Sabtu, 21 Maret 2020
berita
Sekelompok personel TNI mengepung asrama mahasiswa Papua di Jalan Kalasan, Surabaya, Jawa Timur, sehari sebelum Indonesia merayakan hari kemerdekaannya yang ke-74 tahun. Alasannya karena mereka melihat bendera merah putih yang terpasang di sekitar asrama jatuh ke selokan. Massa semakin banyak berdatangan baik dari Satpol PP maupun ormas dan mengepung asrama. Sambil melempari asrama dengan batu, sekelompok orang melontarkan beragam makian bernada rasisme.

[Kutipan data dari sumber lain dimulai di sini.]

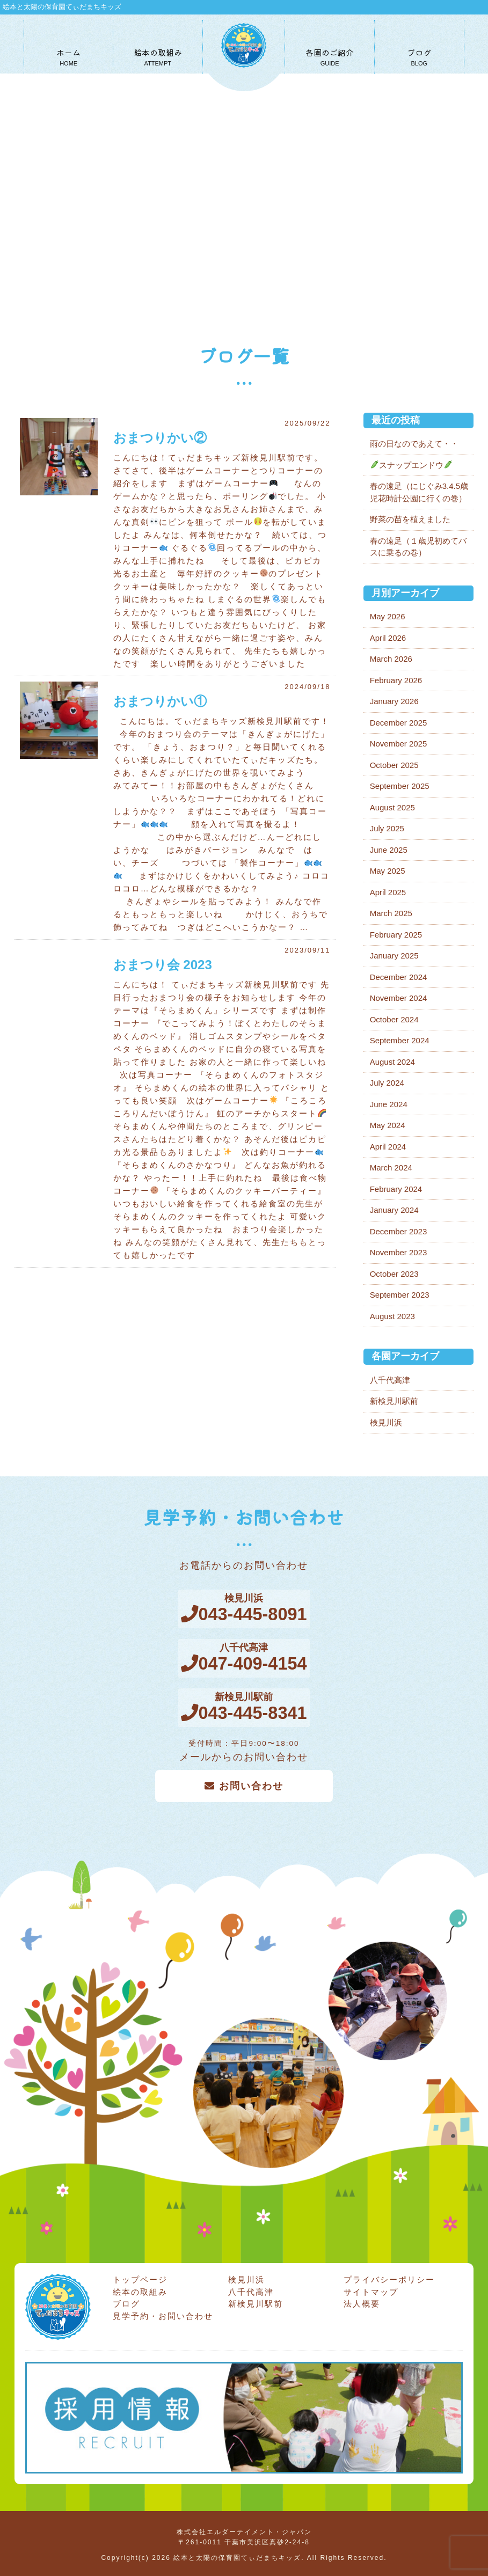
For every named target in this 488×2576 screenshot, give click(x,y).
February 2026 (396, 680)
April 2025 (388, 892)
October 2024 (394, 1019)
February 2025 (396, 934)
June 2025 (388, 849)
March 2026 (391, 658)
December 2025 (398, 722)
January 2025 (394, 955)
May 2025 (387, 870)
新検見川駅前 (394, 1401)
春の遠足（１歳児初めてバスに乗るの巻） (418, 547)
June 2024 (388, 1104)
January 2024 (394, 1209)
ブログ (126, 2300)
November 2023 (398, 1252)
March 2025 (391, 913)
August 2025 (392, 807)
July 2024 (387, 1082)
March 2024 (391, 1167)
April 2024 (388, 1146)
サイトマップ (371, 2288)
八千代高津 (390, 1380)
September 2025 (399, 786)
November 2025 (398, 743)
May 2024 (387, 1125)
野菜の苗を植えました (410, 519)
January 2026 (394, 701)
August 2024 (392, 1061)
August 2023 (392, 1316)
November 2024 (398, 997)
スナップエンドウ (411, 465)
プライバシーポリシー (389, 2276)
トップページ (140, 2276)
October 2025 (394, 765)
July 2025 (387, 828)
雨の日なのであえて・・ (414, 443)
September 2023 (399, 1294)
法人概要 (362, 2300)
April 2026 (388, 637)
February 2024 (396, 1189)
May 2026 (387, 616)
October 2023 (394, 1273)
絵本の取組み (140, 2288)
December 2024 (398, 977)
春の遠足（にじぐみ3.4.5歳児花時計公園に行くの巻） (419, 492)
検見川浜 (386, 1422)
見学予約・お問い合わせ (163, 2312)
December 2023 (398, 1231)
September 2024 (399, 1040)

Puluhan mahasiswa asal Papua pun ditangkap atas tuduhan penghinaan terhadap lambang negara, sebelum akhirnya dilepaskan karena tak ada bukti kuat. Namun peristiwa ini berbuntut panjang. Dua hari pasca kejadian itu masyarakat Papua turun ke jalan-jalan di berbagai kota di Papua dan Papua Barat berunjuk rasa menuntut penghentian rasialisme terhadap orang Papua. “Kami bukan bangsa monyet, kami manusia!” tegas Gubernur Papua Lukas Enembe.
Aksi itu memanas. Gedung parlemen dibakar, fasilitas publik dirusak, transportasi lumpuh. Meski jumlahnya tidak pasti, puluhan orang tewas akibat kerusuhan. Darah tertumpah. Sedikitnya tiga tersangka provokator ditangkap. Rasialisme sekali lagi memakan korban di republik ini. Dua dekade lalu rasialisme juga menumpahkan darah.
Semua berawal dari krisis finansial Asia yang menjadi awal keruntuhan ekonomi di Indonesia di bawah era kabinet Orde Baru. Mahasiswa turun ke jalan, empat di antaranya mati tertembak dalam aksi massa 12 Mei 1998. Aksi ini meluas ke konflik rasial dengan masyarakat etnis Tionghoa menjadi sasarannya. Toko-toko mereka dibakar. Korban jiwa tak terhitung.
Diskriminasi rasial kerap memakan korban tak hanya di Indonesia dan terjadi sejak berabad-abad lalu. Kerusakan dan kerugian yang tercipta akibat perpecahan ini menginisiasi Perserikatan Bangsa-Bangsa mengetuk palu atas Konvensi Internasional tentang Penghapusan Segala Bentuk Diskriminasi Rasial 21 Desember 1965 silam.
Indonesia sebagai anggota PBB pun ikut meratifikasi konvensi tersebut lewat Undang-Undang Nomor 29 Tahun 1999 tentang Pengesahan Konvensi Internasional itu. Untuk memperkuatnya, Indonesia juga melahirkan Undang-Undang Nomor 39 Tahun 1999 tentang Hak Asasi Manusia dan Undang-Undang Nomor 40 Tahun 2008 tentang Penghapusan Diskriminasi Ras dan Etnis, seperti yang diamanatkan Undang-Undang Dasar 1945. UU ini dengan tegas menjelaskan, bahwa semua warga negara berhak atas perlindungan terhadap setiap bentuk diskriminasi ras dan etnis. UU juga menyebutkan diskriminasi ras dan etnis dalam kehidupan bermasyarakat menjadi hambatan bagi hubungan kekeluargaan, persaudaraan, persahabatan, perdamaian, keserasian, keamanan, kehidupan bermata pencaharian, dan pemenuhan keadilan di antara warga negara.
Hak/kewajiban warga negara yang sama di mata hukum serta kemajemukan bangsa juga tercermin dalam Pancasila sebagai falsafah dan pandangan hidup bangsa Indonesia. Sila kedua Pancasila, kemanusiaan yang adil dan beradab, merupakan tekad bangsa menghapuskan segala diskriminasi ras dan etnis. Dengan lahirnya UU tersebut dan keberadaan Pancasila, bangsa Indonesia dengan sadar dan nyata bertekad mengatur dan menjamin kemajemukan masyarakat Indonesia yang kaya akan budaya, agama, ras dan etnis, serta menjaga ciri khas masyarakat Indonesia sejak dulu kala, yakni gotong royong dan musyawarah untuk mufakat.
Kemajemukan inilah yang menjadi kekayaan bangsa Indonesia, sekaligus sumber konflik potensial, khususnya diskiriminasi rasial, jika tidak dijaga. Dengan kembali kepada UU dan Pancasila, tragedi Surabaya dan 98 diharapkan tak akan terulang kembali di masa yang akan datang.